Copy every line in the records below that contains the word "sudara".

Items from a data source
▬▬▬
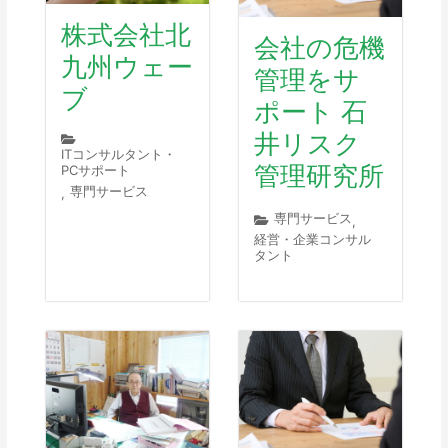
株式会社北
会社の危機
九州ウェー
管理をサ
ブ
ポート 石
井リスク
ITコンサルタント・
管理研究所
PCサポート
専門サービス
,
専門サービス
,
経営・企業コンサル
タント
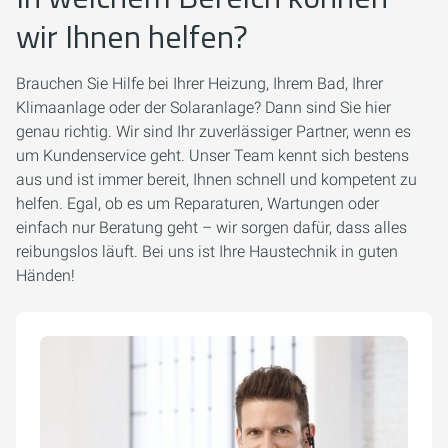
wir Ihnen helfen?
Brauchen Sie Hilfe bei Ihrer Heizung, Ihrem Bad, Ihrer
Klimaanlage oder der Solaranlage? Dann sind Sie hier
genau richtig. Wir sind Ihr zuverlässiger Partner, wenn es
um Kundenservice geht. Unser Team kennt sich bestens
aus und ist immer bereit, Ihnen schnell und kompetent zu
helfen. Egal, ob es um Reparaturen, Wartungen oder
einfach nur Beratung geht – wir sorgen dafür, dass alles
reibungslos läuft. Bei uns ist Ihre Haustechnik in guten
Händen!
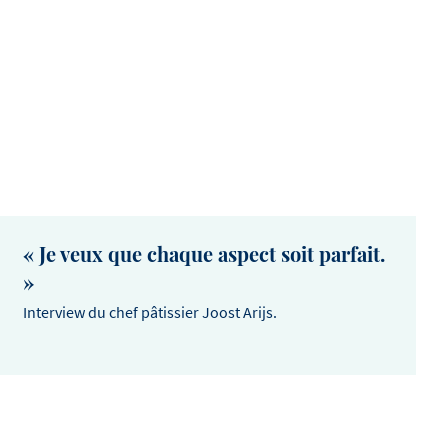
« Je veux que chaque aspect soit parfait.
»
Interview du chef pâtissier Joost Arijs.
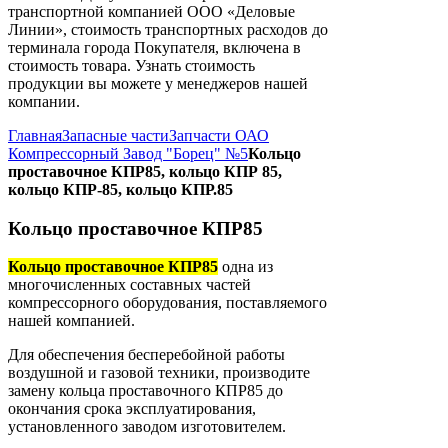
транспортной компанией ООО «Деловые
Линии», стоимость транспортных расходов до
терминала города Покупателя, включена в
стоимость товара. Узнать стоимость
продукции вы можете у менеджеров нашей
компании.
Главная
Запасные части
Запчасти ОАО
Компрессорный Завод "Борец" №5
Кольцо
проставочное КПР85, кольцо КПР 85,
кольцо КПР-85, кольцо КПР.85
Кольцо проставочное КПР85
Кольцо проставочное КПР85
одна из
многочисленных составных частей
компрессорного оборудования, поставляемого
нашей компанией.
Для обеспечения бесперебойной работы
воздушной и газовой техники, производите
замену кольца проставочного КПР85 до
окончания срока эксплуатирования,
установленного заводом изготовителем.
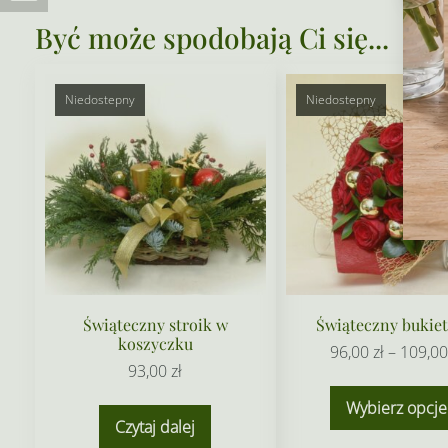
Być może spodobają Ci się...
Niedostepny
Niedostepny
Świąteczny stroik w
Świąteczny bukiet
koszyczku
96,00
zł
–
109,0
93,00
zł
Wybierz opcje
Czytaj dalej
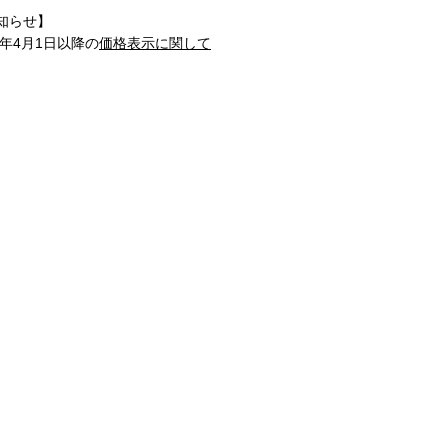
知らせ】
1年4月1日以降の
価格表示に関して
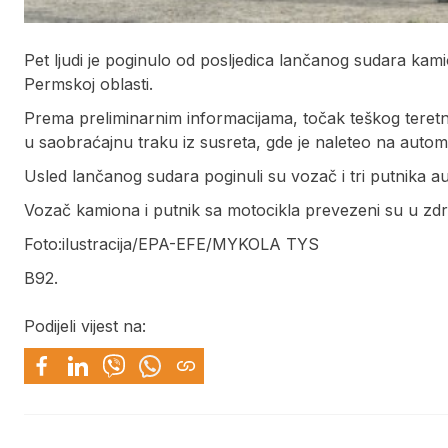
Pet ljudi je poginulo od posljedica lančanog sudara kam
Permskoj oblasti.
Prema preliminarnim informacijama, točak teškog teretno
u saobraćajnu traku iz susreta, gde je naleteo na autom
Usled lančanog sudara poginuli su vozač i tri putnika a
Vozač kamiona i putnik sa motocikla prevezeni su u zd
Foto:ilustracija/EPA-EFE/MYKOLA TYS
B92.
Podijeli vijest na:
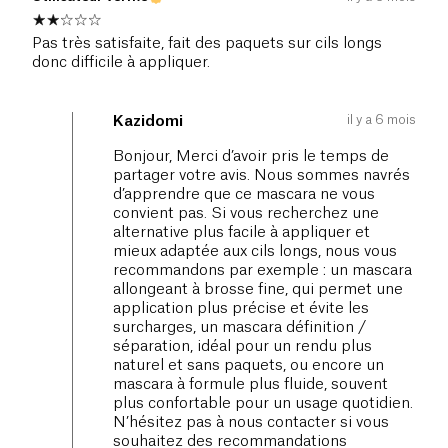
Pas très satisfaite, fait des paquets sur cils longs
donc difficile à appliquer.
il y a 6 mois
Kazidomi
Bonjour, Merci d’avoir pris le temps de
partager votre avis. Nous sommes navrés
d’apprendre que ce mascara ne vous
convient pas. Si vous recherchez une
alternative plus facile à appliquer et
mieux adaptée aux cils longs, nous vous
recommandons par exemple : un mascara
allongeant à brosse fine, qui permet une
application plus précise et évite les
surcharges, un mascara définition /
séparation, idéal pour un rendu plus
naturel et sans paquets, ou encore un
mascara à formule plus fluide, souvent
plus confortable pour un usage quotidien.
N’hésitez pas à nous contacter si vous
souhaitez des recommandations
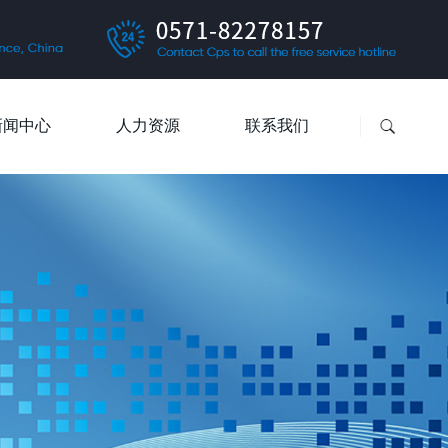
新闻中心
人力资源
联系我们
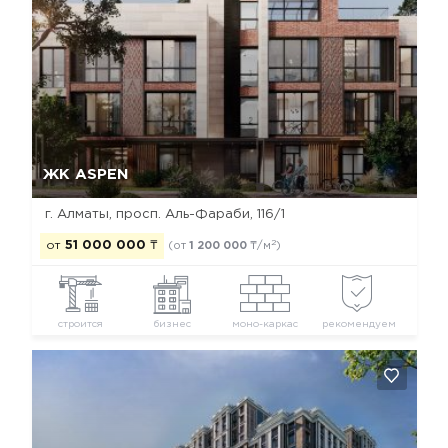
Да, удалить
Отмена
ЖК ASPEN
г. Алматы, просп. Аль-Фараби, 116/1
2
от
51 000 000
₸
(от
1 200 000
₸/м
)
строится
бизнес
моно-каркас
рекомендуем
▬▬▬
## Response to the task
Pet ljudi je poginulo od posljedica lančanog sudara kam
Usled lančanog sudara poginuli su vozač i tri putnika a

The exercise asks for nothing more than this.